» **Exercise directions**
Copy the lines below exactly. Start at the first and finish with the line containing "Neomutt In my".

[[ Data excerpts open ]]

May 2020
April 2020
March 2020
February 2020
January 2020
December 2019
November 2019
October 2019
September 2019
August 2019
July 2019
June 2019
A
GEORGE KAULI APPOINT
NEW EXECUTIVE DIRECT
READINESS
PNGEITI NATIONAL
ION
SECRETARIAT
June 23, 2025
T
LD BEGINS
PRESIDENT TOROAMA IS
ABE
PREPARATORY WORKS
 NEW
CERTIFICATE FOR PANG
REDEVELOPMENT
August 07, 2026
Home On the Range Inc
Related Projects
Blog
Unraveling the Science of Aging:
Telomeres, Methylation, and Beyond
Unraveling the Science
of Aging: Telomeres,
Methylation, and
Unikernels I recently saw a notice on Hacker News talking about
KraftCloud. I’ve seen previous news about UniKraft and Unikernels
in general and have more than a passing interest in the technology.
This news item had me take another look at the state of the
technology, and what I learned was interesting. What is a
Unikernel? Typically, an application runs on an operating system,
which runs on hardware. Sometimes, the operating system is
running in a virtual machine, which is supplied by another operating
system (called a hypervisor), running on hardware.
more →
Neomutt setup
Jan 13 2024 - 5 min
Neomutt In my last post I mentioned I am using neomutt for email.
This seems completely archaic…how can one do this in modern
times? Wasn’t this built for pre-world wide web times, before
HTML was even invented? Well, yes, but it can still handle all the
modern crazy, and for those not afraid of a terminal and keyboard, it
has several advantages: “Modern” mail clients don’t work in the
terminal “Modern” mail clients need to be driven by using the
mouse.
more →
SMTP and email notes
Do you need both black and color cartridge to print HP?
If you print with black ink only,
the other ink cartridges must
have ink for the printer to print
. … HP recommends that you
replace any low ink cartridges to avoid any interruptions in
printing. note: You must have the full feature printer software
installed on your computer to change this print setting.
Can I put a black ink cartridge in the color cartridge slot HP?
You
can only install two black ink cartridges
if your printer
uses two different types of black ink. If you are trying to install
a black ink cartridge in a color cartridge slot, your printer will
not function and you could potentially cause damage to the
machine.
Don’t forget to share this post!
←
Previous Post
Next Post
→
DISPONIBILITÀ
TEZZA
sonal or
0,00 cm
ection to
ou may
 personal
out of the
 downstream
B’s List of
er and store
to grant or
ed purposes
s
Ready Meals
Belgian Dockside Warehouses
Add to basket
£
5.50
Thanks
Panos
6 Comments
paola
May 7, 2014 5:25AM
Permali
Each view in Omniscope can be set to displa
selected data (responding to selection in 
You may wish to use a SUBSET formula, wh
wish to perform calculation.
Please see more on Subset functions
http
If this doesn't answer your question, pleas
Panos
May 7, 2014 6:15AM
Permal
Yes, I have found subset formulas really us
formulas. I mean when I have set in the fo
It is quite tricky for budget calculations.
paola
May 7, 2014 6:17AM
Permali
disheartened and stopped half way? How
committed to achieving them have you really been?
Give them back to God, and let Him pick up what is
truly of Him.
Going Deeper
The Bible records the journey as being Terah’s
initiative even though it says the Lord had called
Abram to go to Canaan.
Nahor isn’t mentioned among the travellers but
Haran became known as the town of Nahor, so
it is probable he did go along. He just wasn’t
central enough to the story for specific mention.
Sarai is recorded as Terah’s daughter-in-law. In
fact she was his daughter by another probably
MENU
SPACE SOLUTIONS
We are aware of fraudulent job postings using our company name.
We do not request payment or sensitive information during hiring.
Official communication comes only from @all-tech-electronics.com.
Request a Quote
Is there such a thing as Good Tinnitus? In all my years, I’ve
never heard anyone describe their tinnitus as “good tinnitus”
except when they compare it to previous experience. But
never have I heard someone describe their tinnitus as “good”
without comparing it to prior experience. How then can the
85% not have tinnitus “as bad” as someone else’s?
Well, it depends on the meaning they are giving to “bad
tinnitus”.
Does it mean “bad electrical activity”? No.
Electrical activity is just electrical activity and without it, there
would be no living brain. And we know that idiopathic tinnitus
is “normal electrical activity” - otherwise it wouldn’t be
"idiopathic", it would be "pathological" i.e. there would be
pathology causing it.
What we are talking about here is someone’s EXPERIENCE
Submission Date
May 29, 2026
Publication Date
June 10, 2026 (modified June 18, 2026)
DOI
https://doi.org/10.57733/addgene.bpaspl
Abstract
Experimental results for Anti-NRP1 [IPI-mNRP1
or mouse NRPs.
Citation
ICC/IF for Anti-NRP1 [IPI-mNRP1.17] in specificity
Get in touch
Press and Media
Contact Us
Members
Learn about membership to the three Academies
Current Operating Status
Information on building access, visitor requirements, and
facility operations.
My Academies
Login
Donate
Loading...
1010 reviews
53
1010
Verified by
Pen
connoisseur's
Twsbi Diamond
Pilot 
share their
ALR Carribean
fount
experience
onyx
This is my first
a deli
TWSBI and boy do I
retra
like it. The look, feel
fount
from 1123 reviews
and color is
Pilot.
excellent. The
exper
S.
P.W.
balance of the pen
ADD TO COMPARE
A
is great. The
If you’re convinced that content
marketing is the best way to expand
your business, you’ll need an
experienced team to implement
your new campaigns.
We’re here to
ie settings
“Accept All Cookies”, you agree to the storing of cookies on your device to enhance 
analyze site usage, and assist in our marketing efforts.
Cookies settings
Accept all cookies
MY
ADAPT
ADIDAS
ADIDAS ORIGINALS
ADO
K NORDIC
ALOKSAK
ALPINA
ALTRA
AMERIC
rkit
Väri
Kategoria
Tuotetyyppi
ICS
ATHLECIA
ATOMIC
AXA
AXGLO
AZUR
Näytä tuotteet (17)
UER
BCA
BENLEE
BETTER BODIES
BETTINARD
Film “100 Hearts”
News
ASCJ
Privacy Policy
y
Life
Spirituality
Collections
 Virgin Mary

[[ Data excerpts closed ]]

» **Exercise answer**
May 2020
April 2020
March 2020
February 2020
January 2020
December 2019
November 2019
October 2019
September 2019
August 2019
July 2019
June 2019
A
GEORGE KAULI APPOINT
NEW EXECUTIVE DIRECT
READINESS
PNGEITI NATIONAL
ION
SECRETARIAT
June 23, 2025
T
LD BEGINS
PRESIDENT TOROAMA IS
ABE
PREPARATORY WORKS
 NEW
CERTIFICATE FOR PANG
REDEVELOPMENT
August 07, 2026
Home On the Range Inc
Related Projects
Blog
Unraveling the Science of Aging:
Telomeres, Methylation, and Beyond
Unraveling the Science
of Aging: Telomeres,
Methylation, and
Unikernels I recently saw a notice on Hacker News talking about
KraftCloud. I’ve seen previous news about UniKraft and Unikernels
in general and have more than a passing interest in the technology.
This news item had me take another look at the state of the
technology, and what I learned was interesting. What is a
Unikernel? Typically, an application runs on an operating system,
which runs on hardware. Sometimes, the operating system is
running in a virtual machine, which is supplied by another operating
system (called a hypervisor), running on hardware.
more →
Neomutt setup
Jan 13 2024 - 5 min
Neomutt In my last post I mentioned I am using neomutt for email.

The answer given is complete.